We are not talking about the ridiculous ultra politically-correct ethos of not having a Christmas tree because it is forcing the Christian ethos on other faiths; We are talking about scenes in the show that are overtly insulting to those of Asian and Arabic descent. Modern audiences embrace the show but have criticized the ballet’s ethnocentrism, which pandered to the original audience, an audience that has long since left this mortal coil.

What we are left with is a ballet written for them, that we embrace (rightly so, because it is a wonderful show), but with a few caveats. Balanchine's rework of the original ballet in the mid 20th Century did much to improve the rampant racism in the show, but it still lingers in many of the uncomfortable scenes like "Chinese Tea" and "Arabian Coffee" where racial and ethnic stereotypes abound, causing theatergoers to squirm in their seats at its content.

These scenes can feel like a short walk around a perverse version of Disneyworld's World Showcase and it seems no-one at New York City Ballet (NYCB) has the courage to make the changes to this glorious Christmas tradition to bring it up-to-date with modern sensibilities.

Balanchine's Nutcracker may be a beloved show at the Lincoln Center, but why does it get a pass on racist stereotypes?

The problem may be that the actual ballet form is not-at-all progressive, so the show is not designed to be highlighting racism to change it.

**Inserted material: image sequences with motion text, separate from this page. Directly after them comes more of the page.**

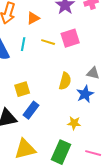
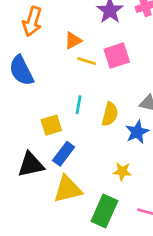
orange triangle: (33, 18) -> (73, 41), moved
cyan line: (23, 44) -> (79, 105), moved
yellow triangle: (25, 149) -> (68, 189), moved

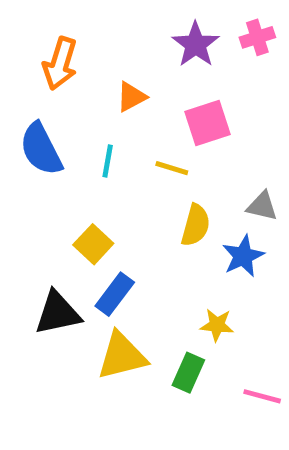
yellow line: (87, 61) -> (172, 168), moved
cyan line: (79, 105) -> (108, 161), moved
yellow square: (51, 125) -> (93, 244), turned -30
green rectangle: (104, 211) -> (188, 373), moved, size x0.7

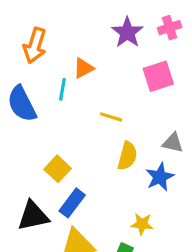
pink square: (207, 123) -> (158, 76), moved
cyan line: (108, 161) -> (62, 89), moved

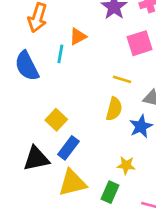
yellow line: (111, 117) -> (122, 79), moved

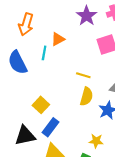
yellow line: (122, 79) -> (83, 75), moved

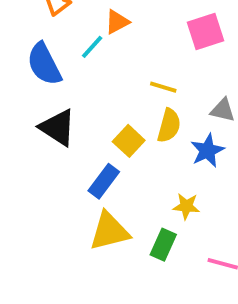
cyan line: (44, 53) -> (92, 47), turned 32
yellow square: (41, 105) -> (129, 141), moved
black triangle: (25, 136) -> (58, 127), moved, turned 45

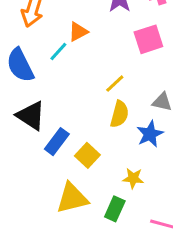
yellow line: (163, 87) -> (115, 84), turned -60
yellow square: (129, 141) -> (87, 155), moved
blue rectangle: (104, 181) -> (57, 142), moved

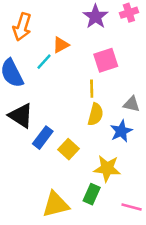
pink square: (148, 39) -> (106, 60), moved
yellow line: (115, 84) -> (92, 89), turned -48
yellow star: (133, 178) -> (107, 168), size x1.5
yellow triangle: (72, 198) -> (56, 204), moved

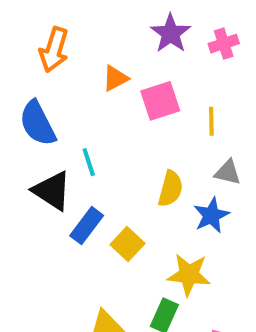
pink cross: (129, 13) -> (224, 44), moved
pink square: (106, 60) -> (160, 101), moved
cyan line: (44, 62) -> (89, 162), moved, turned -60
yellow line: (92, 89) -> (211, 121), moved

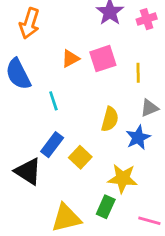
orange triangle: (115, 78) -> (70, 59), moved
gray triangle: (228, 172) -> (149, 108), turned -36
black triangle: (52, 191) -> (28, 171), moved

It is an accepting art form that may be hiding covert racism behind its own steeped tradition.

Calls to get Balanchine's Nutcracker updated to a more PC friendly format has fallen on deaf ears as traditionalists have dug in their heels. It is anticipated that it is only a matter of time before the blatant racism in the show is finally removed and replaced with something more befitting a show of this kind. Many people believe that If Balanchine were still alive he would be the first to change the show as to not offend anyone.

The Nutcracker certainly needs updating, but in a way that adds value to it, not take it away. With the NYCB already doing very poorly at its own racial diversity at the board level and The Nutcracker cast of ballet dancers being mostly white (albeit with a light skinned Asian), an all-black cast would be the progressive shot-in-the arm that Balanchine's Nutcracker could use to bring it roaring into the 21st Century, instead of squeaking in.